UCLA’s leadership in environmental research and sustainability will take another step forward at the start of spring quarter with a new bachelor’s degree in climate science.

Housed in the department of atmospheric and oceanic sciences — which was tied for the No. 1 department of its kind in rankings by the National Research Council — the program will be among the world’s very first major programs in climate science worldwide.

The new program will complement UCLA’s existing major in environmental sciences, which had its largest-ever enrollment ever in 2017–18. Many students have expressed interest in targeting their studies more specifically on climate change.

Jochen Stutz, David Neelin and Alex Hall

“From the increased frequency and severity of fires to loss of snowpack to increases in heat extremes and storm intensity, it‘s clear that our climate is already changing significantly,” said Alex Hall, a professor of atmospheric and oceanic sciences and a co-creator of the major. “It’s critical to educate the next generation of scientists to understand how and why our climate is changing, and what measures must be taken to adapt.”
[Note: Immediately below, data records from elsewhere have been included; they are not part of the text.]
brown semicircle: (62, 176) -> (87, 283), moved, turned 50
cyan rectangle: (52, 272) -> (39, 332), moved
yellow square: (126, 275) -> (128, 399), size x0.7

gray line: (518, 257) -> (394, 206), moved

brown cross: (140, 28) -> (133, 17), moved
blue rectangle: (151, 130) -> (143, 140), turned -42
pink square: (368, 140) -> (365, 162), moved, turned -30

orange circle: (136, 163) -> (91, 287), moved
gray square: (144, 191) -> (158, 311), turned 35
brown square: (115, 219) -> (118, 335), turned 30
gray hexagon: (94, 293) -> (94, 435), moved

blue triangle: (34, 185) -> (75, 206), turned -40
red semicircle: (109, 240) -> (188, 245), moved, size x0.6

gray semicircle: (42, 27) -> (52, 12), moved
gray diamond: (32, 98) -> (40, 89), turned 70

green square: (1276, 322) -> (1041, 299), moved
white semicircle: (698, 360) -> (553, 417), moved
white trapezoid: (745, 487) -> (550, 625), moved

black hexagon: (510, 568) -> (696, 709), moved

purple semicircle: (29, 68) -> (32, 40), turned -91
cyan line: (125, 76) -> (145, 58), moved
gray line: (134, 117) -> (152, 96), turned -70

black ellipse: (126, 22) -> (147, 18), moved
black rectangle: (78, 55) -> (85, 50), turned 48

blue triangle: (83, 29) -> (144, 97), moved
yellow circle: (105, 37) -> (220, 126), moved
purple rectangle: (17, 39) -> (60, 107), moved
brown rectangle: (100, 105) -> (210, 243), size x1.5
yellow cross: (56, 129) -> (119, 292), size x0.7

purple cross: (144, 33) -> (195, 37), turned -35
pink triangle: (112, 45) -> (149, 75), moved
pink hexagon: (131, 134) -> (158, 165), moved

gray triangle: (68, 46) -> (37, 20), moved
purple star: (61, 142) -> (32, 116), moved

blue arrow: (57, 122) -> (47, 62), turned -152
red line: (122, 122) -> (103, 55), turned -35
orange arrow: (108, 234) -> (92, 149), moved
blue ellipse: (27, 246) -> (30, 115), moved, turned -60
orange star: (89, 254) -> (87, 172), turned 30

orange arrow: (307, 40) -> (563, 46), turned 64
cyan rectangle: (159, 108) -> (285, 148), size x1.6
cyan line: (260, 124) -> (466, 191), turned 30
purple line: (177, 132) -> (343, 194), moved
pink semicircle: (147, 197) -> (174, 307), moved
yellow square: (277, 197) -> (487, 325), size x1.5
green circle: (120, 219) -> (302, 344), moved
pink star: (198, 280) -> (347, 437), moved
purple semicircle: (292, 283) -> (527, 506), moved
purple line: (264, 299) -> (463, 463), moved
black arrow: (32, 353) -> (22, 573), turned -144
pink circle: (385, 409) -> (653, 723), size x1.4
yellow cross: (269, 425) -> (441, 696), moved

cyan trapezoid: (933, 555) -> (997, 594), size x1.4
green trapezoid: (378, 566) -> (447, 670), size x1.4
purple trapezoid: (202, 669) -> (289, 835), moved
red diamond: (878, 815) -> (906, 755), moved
The major is the latest demonstration of UCLA’s commitment to sustainability, which also is embodied by the Institute of the Environment and Sustainability and the Sustainable LA Grand Challenge, a campuswide research initiative that aims to transition Los Angeles County by 2050 to using 100 percent local water and 100 percent renewable energy. The atmospheric and oceanic sciences department has a long history of research and education to improve environmental predictions. The department began in the 1940s with a pioneering program devoted to weather predictions to aid the Allies during World War II. Its breadth of expertise now includes a wide range of topics that includes air pollution and El Niño.

“Today, the department focuses on a multitude of phenomena controlling the earth’s climate and the prediction of future climates,” said Jochen Stutz, the department chair. “The climate science major, in many ways, reflects this shift in focus and continues what our department does best: preparing students to understand and manage the most pressing environmental challenge for the next 100 years.”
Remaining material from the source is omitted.